Cardiovascular diseases are disorders of an individual’s heart and blood vessels. These include coronary heart disease which affects the blood vessels that supplies blood to the heart, cerebrovascular disease, peripheral arterial disease, rheumatic heart disease, congenital heart disease and deep vein thrombosis (World Health Organization, 2016).
Build up of fatty deposits in the blood vessels can lead to blockages that prevent blood flow to reach the heart or the brain resulting in heart attacks or strokes. Bleeding from the blood vessels and blood clots can also lead to strokes (hemorrhagic).
Cardiac rehabilitation is a medically supervised program for individuals who have had heart conditions that require resting the heart, such as after a heart attack or healing after open-heart surgeries.
Cardiac rehabilitation services are often available for patients at various levels of interventions. The goals for cardiac rehabilitation include improving heart functions, increasing cardiac conditioning, reducing cardiac risk factors and reduction of disability (Bartels, n.d.). Through patient education, modification of behavior and exercise, the rehabilitation program may allow a person to return to their normal daily activities without significant symptoms of their heart disease (Bartels, n.d.). It also involves education in exercise techniques and doing it safely while you increase your physical activity.
Instructions for lifestyle changes and healthy living to address the risk of cardiovascular disease can be incorporated in your care. You will also receive education, guidance, and support regarding safe weight reduction through healthy nutrition and to reduce unhealthy habits such as tobacco use.

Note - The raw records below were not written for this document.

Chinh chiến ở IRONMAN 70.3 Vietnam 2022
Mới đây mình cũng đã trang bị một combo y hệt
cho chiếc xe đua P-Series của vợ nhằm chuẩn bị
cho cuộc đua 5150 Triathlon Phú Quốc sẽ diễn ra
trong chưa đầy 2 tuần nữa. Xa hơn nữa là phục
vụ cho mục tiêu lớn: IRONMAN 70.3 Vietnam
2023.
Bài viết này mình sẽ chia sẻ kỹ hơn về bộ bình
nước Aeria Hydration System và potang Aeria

It is not unusual for some patients to experience anxiety and depression after a cardiac event. Screening for symptoms are completed to improve cardiac rehabilitation treatment outcomes. Turner et al. (2010) suggest that depression, even at a minimum, is a reliable clinical indicator of an individual’s clinical treatment outcome (p. 658). It’s also associated with a lower cardiac rehabilitation completion rate (Casey, Hughes, Waechter, Josephson, & Rosneck, 2008). Discussing the signs and symptoms of depression with your physician and rehab staff will help. Counseling may be recommended to address an individual’s emotional health.

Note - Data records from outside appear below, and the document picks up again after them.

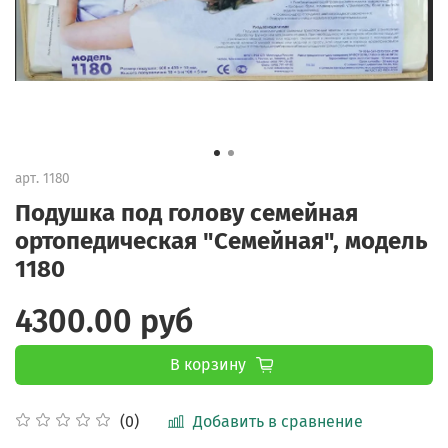
арт.
1180
Подушка под голову семейная
ортопедическая "Семейная", модель
1180
4300.00 руб
В корзину
Добавить в сравнение
(0)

Exercise training is beneficial for patients with coronary arterial disease. Belardinelli et al. (2001) suggest that exercise training determines the regression or delays disease progression for patients with coronary artery disease (p. 1891) and significantly improves the functional capacity in patients with ischemic heart (p. 1898). Long term exercise training of moderate-intensity was found to be safe and improves the patient’s functional capacity and quality of life (Belardinelli et al., 2001).